Example: x86-64 uses 4-level paging (PGD→PUD→PMD→PTE) consuming 9 bits of VPN per level.
The following diagram depicts the layout of the page table for x86-64:
Source Oreilly
3. Translation Lookaside Buffer (TLB)
To speed up the translation process, the MMU uses a cache called the TLB, which stores recent translations of virtual addresses to physical addresses. When a virtual address is accessed:
- The MMU first checks the TLB for a matching entry
- If found (TLB hit), it retrieves the physical address directly
- If not found (TLB miss), it proceeds to walk through the page tables
Source cs4118.github.io
- Walking the Page Tables: If a TLB miss occurs, the system must walk through the page tables:
- Start from the PGD and use part of the VPN to index into it.
- Continue down to PUD, PMD, and finally PTE, checking for valid entries at each level.
- If a valid PTE is found, it contains the frame number corresponding to the physical address.
- Calculating Physical Address: Once the correct PTE is located:
- The physical frame number (PFN) is extracted from it.
- The physical address is calculated by combining this PFN with the original offset from the virtual address.

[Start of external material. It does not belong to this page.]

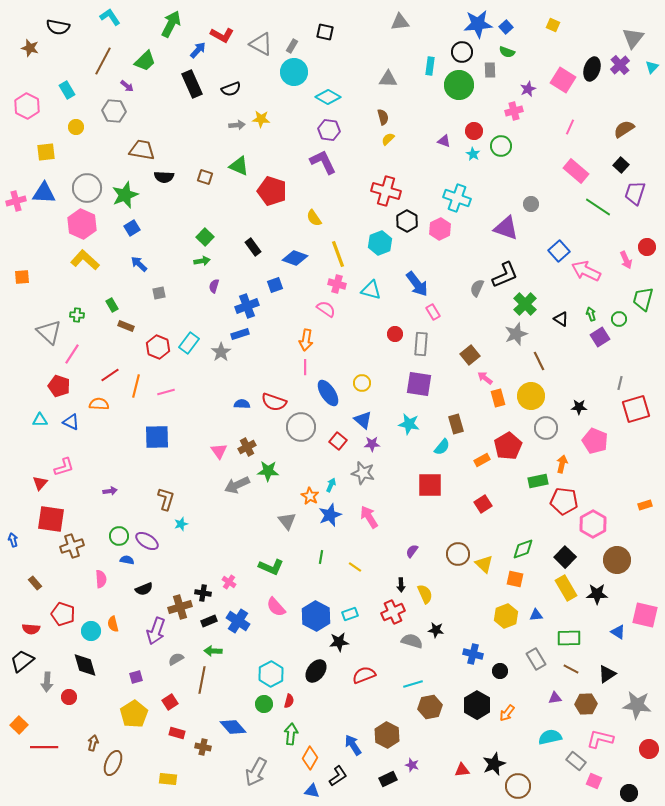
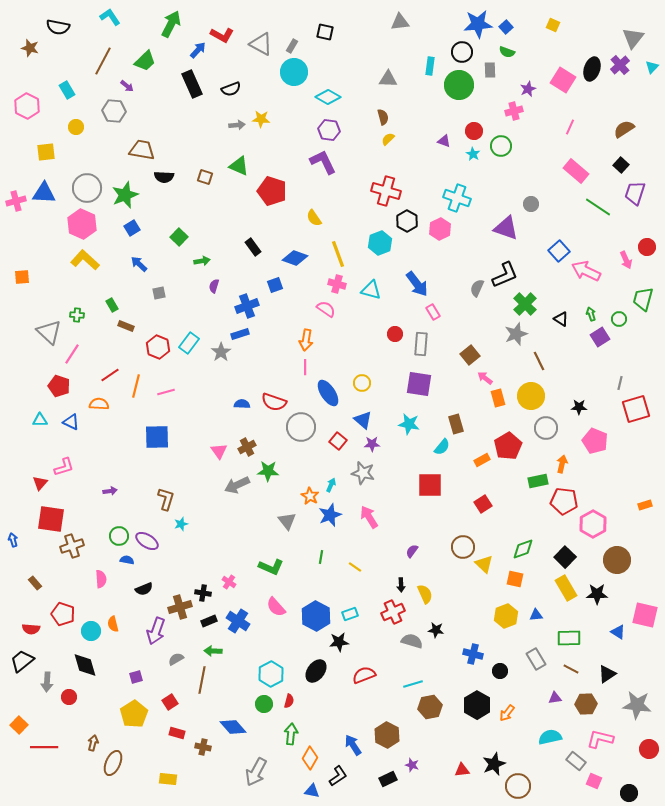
green square at (205, 237): moved 26 px left
brown circle at (458, 554): moved 5 px right, 7 px up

The formula for calculating the physical address is:
Physical Address=(PFN<<PAGE SHIFT)∣Offset
Example Code Snippet
In kernel space, you can translate a virtual address to a physical address using code similar to this:
1
2
3
4
5
6
7
8
9
10
11
12
unsigned long get_physical_address(void *virtual_address) {
struct mm_struct *mm = current->mm;
pgd_t *pgd = pgd_offset(mm, (unsigned long)virtual_address);
pud_t *pud = pud_offset(pgd, (unsigned long)virtual_address);
pmd_t *pmd = pmd_offset(pud, (unsigned long)virtual_address);
pte_t *pte = pte_offset_map(pmd, (unsigned long)virtual_address);
if (!pte_none(*pte)) {
return (pte_val(*pte) & PAGE_MASK) | ((unsigned long)virtual_address & ~PAGE_MASK);
}
return 0; // Invalid address
}
User-Space Access
In user space, you can access mappings using special files in /proc
:
/proc/<pid>/maps
: Lists memory mappings for a process./proc/<pid>/pagemap
: Provides information about each mapped page, including whether it is present in RAM and its corresponding physical address if available.